Its also why your no supposed to handle them without nitrile/latex gloves. The oil from your fingers can damage them. And can only clean the front of them with water or rubbing alcohol.


----------



## ledoman (Apr 17, 2012)

MK96 said:


> Today I stumbled upon this one - a copy of tigris99 light?  Claimed thousands of lumes and XM-L T6, might be worth trying.





tigris99 said:


> Except their lying about the emitters, their not cree, their lattice bright emitters (crappy cree copies). Would be promising otherwise.


I don't see any Cree word in description. Lately some sellers are aware of Cree counterfeights and they are avoiding using CREE in tittles/descriptions. Of course DX doesn't do it for all their product. Very likely only for new ones.


----------



## ledoman (Apr 17, 2012)

rsilvers, again you are loosing the track and meaning of this thread. Keep on topic otherwise this would have endless lengt no one wants to read.

I'll soon make new thread for 2016, though.


----------



## ledoman (Apr 17, 2012)

MK96 made me to look new lights at DX. There is bunch of new "Funny" Fire lights there.

Some light head only:



















Rest can be seen here:
Best Bike Light for sale at Dealextreme - DX

BTW: none description says it has CREE leds :nono:


----------



## MK96 (Nov 5, 2012)

Yep, seen 'em but nothing special - a single led with optic or reflector. I thought that dual emitter body with 6-up might be interesting. And that was the reason I posted it here.


----------



## Appel (Dec 10, 2014)

Yeah, this one is kind of interesting.
FandyFire XM-L T6 6-LED 4800lm Cool White 3-Mode Highlight Bicycle Bike Light - Red (4 x 18650) - Free Shipping - DealExtreme

Not just the 2 * 3 setup but also the quick release mount. It is like the "hope" one but in aluminium.


----------



## MK96 (Nov 5, 2012)

They both should be the same model in different color.


----------



## Zomby Woof (MCM700) (May 23, 2004)

I came across these two on Amazon that look pretty good:
http://www.amazon.com/Light-Headlig...=1449678326&sr=8-20&keywords=bicycle+headlamp
and
http://www.amazon.com/gp/product/B015FFO5DM?refRID=Z5EDHPHTPKEBYRNDH20T&ref_=pd_ybh_a_5


----------



## rsilvers (Aug 23, 2015)

Whenever I see all 5-star reviews for an oddball Chinese product, I immediately look at the reviews. If I see all caps in the description, I am suspicious, and then look more and and see if the reviews are fake. These are all sponsored reviews (they got sent free product to write a good review). Generally I then don't consider the product or at least am extremely prejudiced against it.

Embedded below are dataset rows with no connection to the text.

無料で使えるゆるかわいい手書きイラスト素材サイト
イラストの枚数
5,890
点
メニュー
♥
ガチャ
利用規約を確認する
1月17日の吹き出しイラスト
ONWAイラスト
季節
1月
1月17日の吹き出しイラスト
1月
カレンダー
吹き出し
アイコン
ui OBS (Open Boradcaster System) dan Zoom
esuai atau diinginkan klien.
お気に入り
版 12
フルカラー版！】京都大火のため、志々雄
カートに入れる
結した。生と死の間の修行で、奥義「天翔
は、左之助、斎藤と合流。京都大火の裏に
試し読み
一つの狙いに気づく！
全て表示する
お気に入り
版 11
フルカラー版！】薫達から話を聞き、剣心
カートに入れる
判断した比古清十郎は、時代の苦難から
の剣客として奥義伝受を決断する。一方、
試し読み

That second light I bought (at full price) in spite of my rule to avoid products with paid-for reviews. It is nicely made. The battery connector is good. The battery is good (lasted 2 hours on full power and I didn't test it longer). However******
It is about a 400-500 lumen light. If and only if you are ok with ~450 lumens, then buy it. If you expect it to be over 1000 lumens, you will be disappointed. Note that it is 3.7 volts.


----------



## tigris99 (Aug 26, 2012)

Omg dont touch those lights, especially the first one. Its total crap. The second is useable (well the actual solarstorm original should be) but how much so I have no idea.

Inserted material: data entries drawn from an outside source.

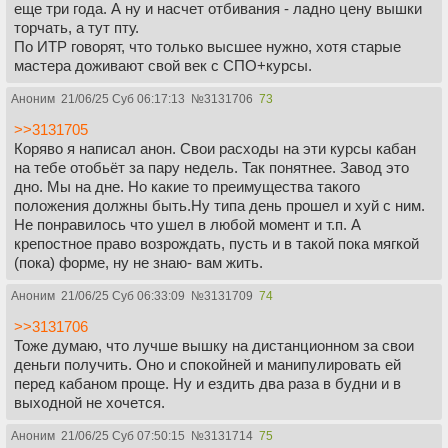
еще три года. А ну и насчет отбивания - ладно цену вышки
торчать, а тут пту.
По ИТР говорят, что только высшее нужно, хотя старые
мастера доживают свой век с СПО+курсы.
Аноним
21/06/25 Суб 06:17:13
№
3131706
73
>>3131705
Коряво я написал анон. Свои расходы на эти курсы кабан
на тебе отобьёт за пару недель. Так понятнее. Завод это
дно. Мы на дне. Но какие то преимущества такого
положения должны быть.Ну типа день прошел и хуй с ним.
Не понравилось что ушел в любой момент и т.п. А
крепостное право возрождать, пусть и в такой пока мягкой
(пока) форме, ну не знаю- вам жить.
Аноним
21/06/25 Суб 06:33:09
№
3131709
74
>>3131706
Тоже думаю, что лучше вышку на дистанционном за свои
деньги получить. Оно и спокойней и манипулировать ей
перед кабаном проще. Ну и ездить два раза в будни и в
выходной не хочется.
Аноним
21/06/25 Суб 07:50:15
№
3131714
75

There is very elite few lights ive bought off amazon because 99.9% of them are the bottom of the pile of Chinese sh*t.


----------



## patski (Dec 12, 2005)

Zomby Woof (MCM700) said:


> I came across these two on Amazon that look pretty good:
> Amazon.com : Bike Light Set Front and Back Super Bright LED Headlight 3000 LM 6500 mAh Rechargeable FREE Taillight Best Extreme Bright Multi-Purpose Safety Bicycle Light & Headlamp - WATERPROOF & Easy to Mount : Sports & Outdoors
> and
> Amazon.com : Evolva Future Technology 1800lm High Performance Bicycle Light with High-dimmed-beam Functions with Integrated Rotable Mount (Black Bike Light Set) : Sports & Outdoors


As for the great reviews, most of them are not MTBR denizens and are easily stated....

I did peruse some of the reviews, SHEESH who has time/inclination to generate all that verbiage on a effin bike light, couple of peeps were "top 500" reviewers...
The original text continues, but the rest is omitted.